De kracht van deze gedachtegang hangt samen met de waarschijnlijkheid van buitenaards leven. De Delftse natuurkundige én een van prominente verdedigers van ID Cees Dekker wijst er in zijn bijdrage aan het boek Schitterend ongeluk (2005) op dat ontwikkeld leven elders in het universum steeds minder waarschijnlijk wordt. Conclusie: de mens neemt een unieke plaats in. Ten onrechte, aldus Philipse, neemt Dekker aan dat zijn redenering het ontwerpargument bekrachtigt. Realiseer je maar hoe onvoorstelbaar groot de kosmos is. Hoe waarschijnlijk is het dat iemand zoiets immens nodig heeft om het speldenknopje dat de aarde is te scheppen? Vandaar dat Philipse de positie van ID-aanhangers vergelijkt met die van een vlieg in Versailles die ervan overtuigd is dat het paleis voor hem is gemaakt.

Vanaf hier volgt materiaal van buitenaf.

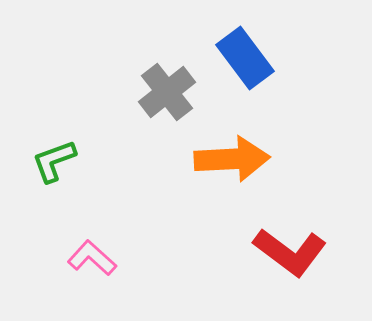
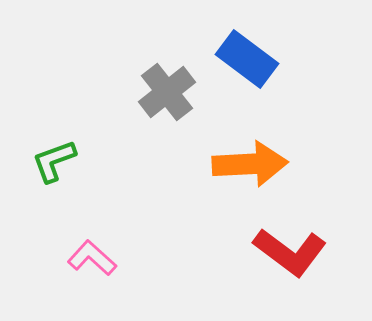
blue rectangle: moved 2 px right, 1 px down; rotated 16 degrees counterclockwise
orange arrow: moved 18 px right, 5 px down
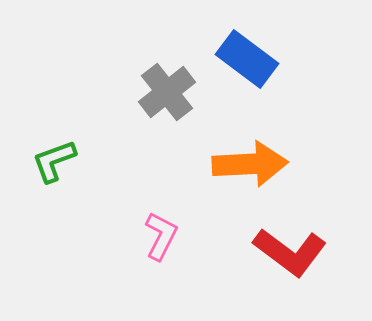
pink L-shape: moved 69 px right, 22 px up; rotated 75 degrees clockwise
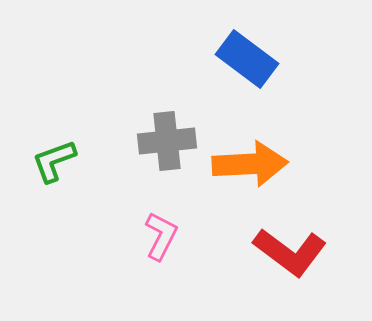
gray cross: moved 49 px down; rotated 32 degrees clockwise
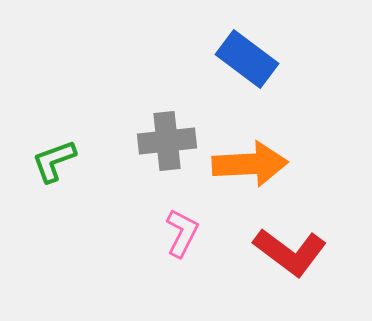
pink L-shape: moved 21 px right, 3 px up
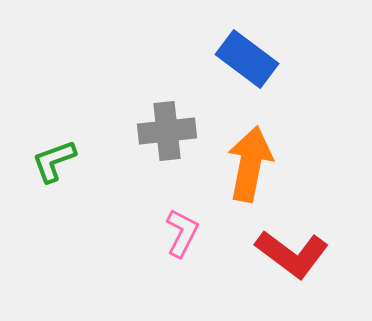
gray cross: moved 10 px up
orange arrow: rotated 76 degrees counterclockwise
red L-shape: moved 2 px right, 2 px down
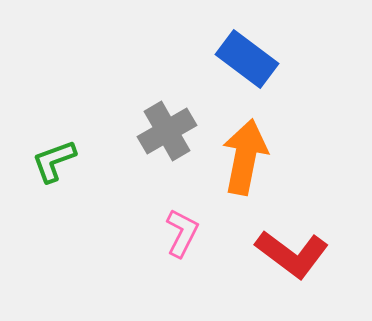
gray cross: rotated 24 degrees counterclockwise
orange arrow: moved 5 px left, 7 px up
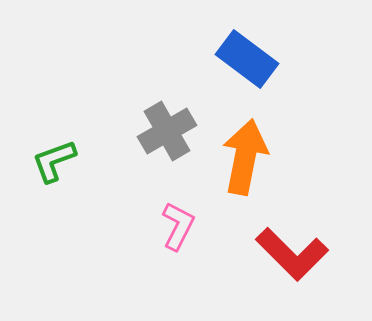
pink L-shape: moved 4 px left, 7 px up
red L-shape: rotated 8 degrees clockwise
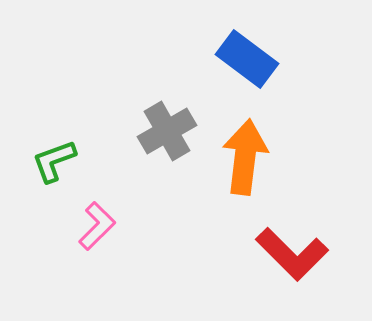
orange arrow: rotated 4 degrees counterclockwise
pink L-shape: moved 81 px left; rotated 18 degrees clockwise
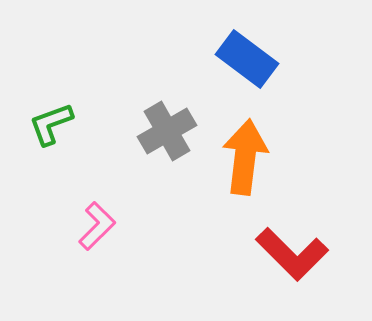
green L-shape: moved 3 px left, 37 px up
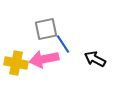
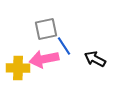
blue line: moved 1 px right, 2 px down
yellow cross: moved 2 px right, 5 px down; rotated 10 degrees counterclockwise
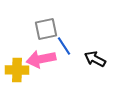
pink arrow: moved 3 px left
yellow cross: moved 1 px left, 2 px down
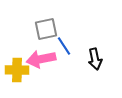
black arrow: rotated 130 degrees counterclockwise
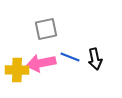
blue line: moved 6 px right, 11 px down; rotated 36 degrees counterclockwise
pink arrow: moved 4 px down
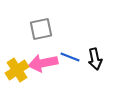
gray square: moved 5 px left
pink arrow: moved 2 px right
yellow cross: rotated 35 degrees counterclockwise
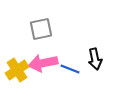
blue line: moved 12 px down
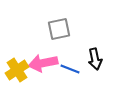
gray square: moved 18 px right
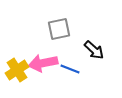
black arrow: moved 1 px left, 9 px up; rotated 35 degrees counterclockwise
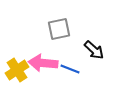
pink arrow: rotated 16 degrees clockwise
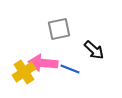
yellow cross: moved 7 px right, 2 px down
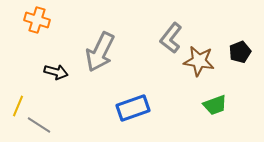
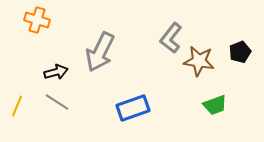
black arrow: rotated 30 degrees counterclockwise
yellow line: moved 1 px left
gray line: moved 18 px right, 23 px up
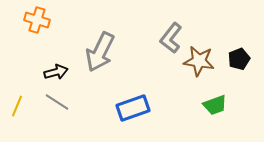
black pentagon: moved 1 px left, 7 px down
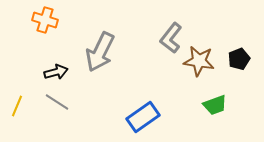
orange cross: moved 8 px right
blue rectangle: moved 10 px right, 9 px down; rotated 16 degrees counterclockwise
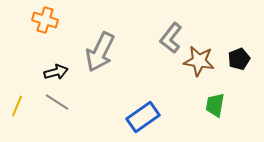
green trapezoid: rotated 120 degrees clockwise
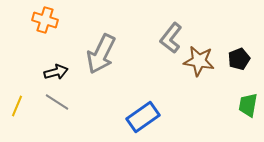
gray arrow: moved 1 px right, 2 px down
green trapezoid: moved 33 px right
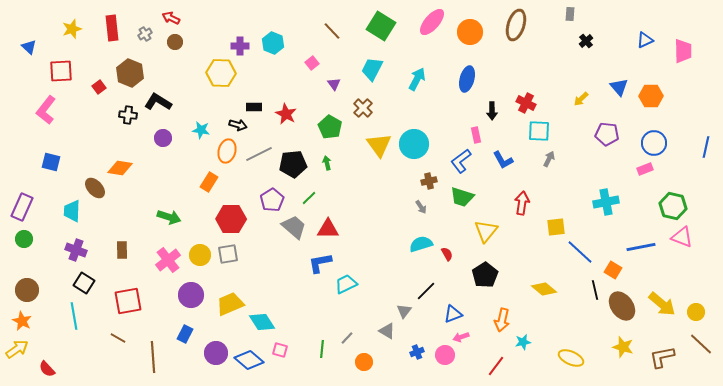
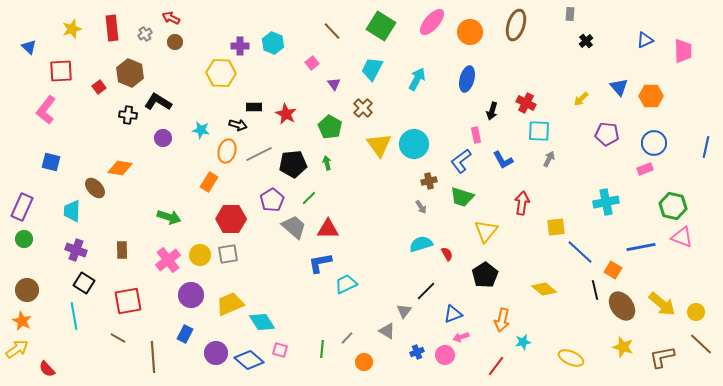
black arrow at (492, 111): rotated 18 degrees clockwise
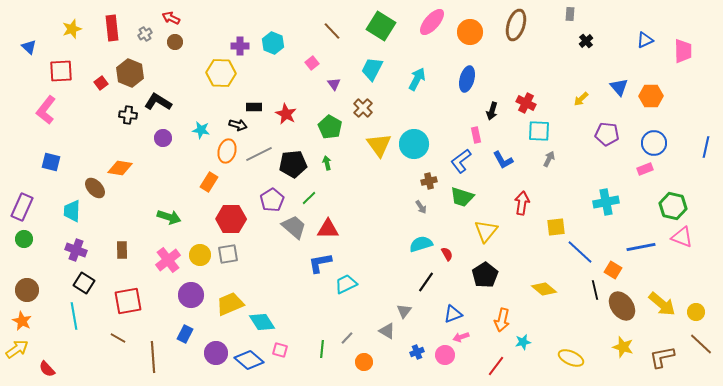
red square at (99, 87): moved 2 px right, 4 px up
black line at (426, 291): moved 9 px up; rotated 10 degrees counterclockwise
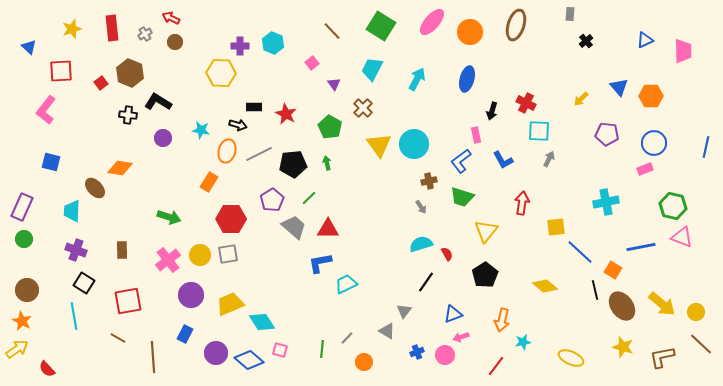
yellow diamond at (544, 289): moved 1 px right, 3 px up
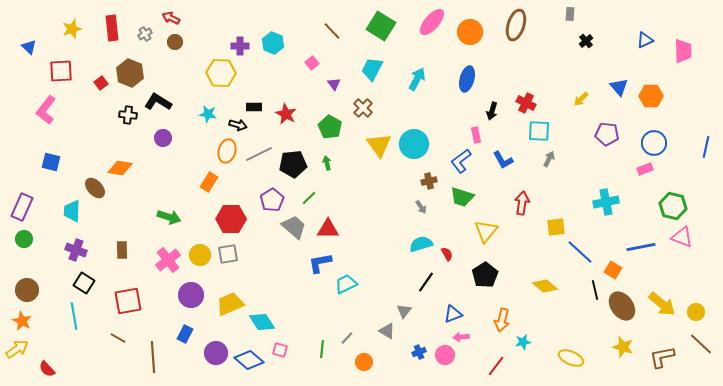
cyan star at (201, 130): moved 7 px right, 16 px up
pink arrow at (461, 337): rotated 14 degrees clockwise
blue cross at (417, 352): moved 2 px right
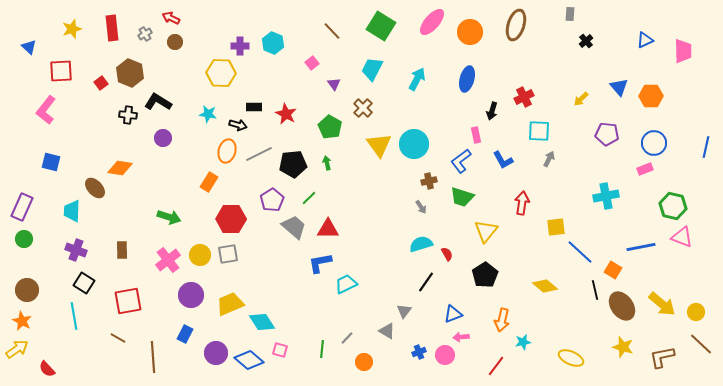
red cross at (526, 103): moved 2 px left, 6 px up; rotated 36 degrees clockwise
cyan cross at (606, 202): moved 6 px up
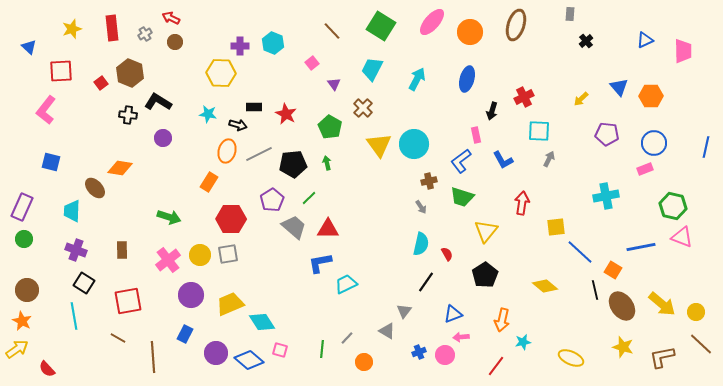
cyan semicircle at (421, 244): rotated 120 degrees clockwise
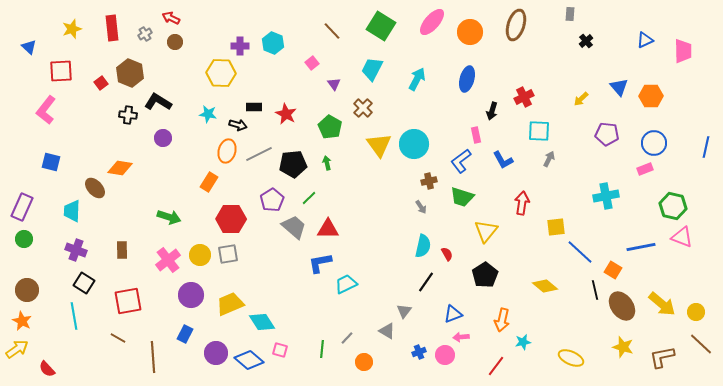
cyan semicircle at (421, 244): moved 2 px right, 2 px down
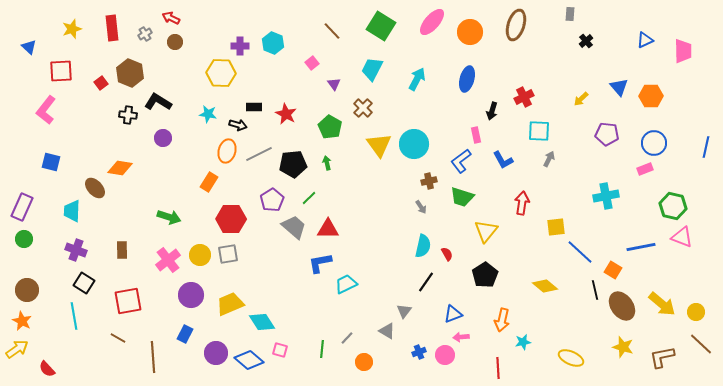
red line at (496, 366): moved 2 px right, 2 px down; rotated 40 degrees counterclockwise
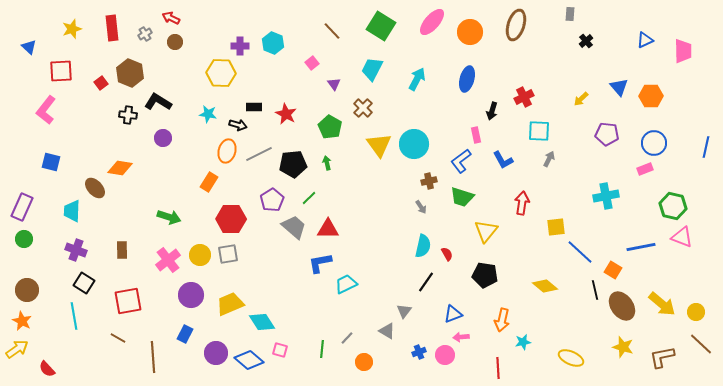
black pentagon at (485, 275): rotated 30 degrees counterclockwise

Terug naar de beginvraag: slaan darwinisten en anticreationisten een te zelfverzekerde toon aan? Maken ze zich schuldig aan arrogantie? Dat is niet zonder meer het geval. Volgens de Engelse filosoof John Locke moet er een verband bestaan tussen de kracht van iemands overtuigingen en diens bewijsmateriaal (het zogeheten evidentiebeginsel). Terughoudendheid is gepast als de bewijzen schaars zijn en (nog?) van een voorlopige aard. Maar als daarentegen de bewijzen zich opstapelen, is valse bescheidenheid nergens voor nodig.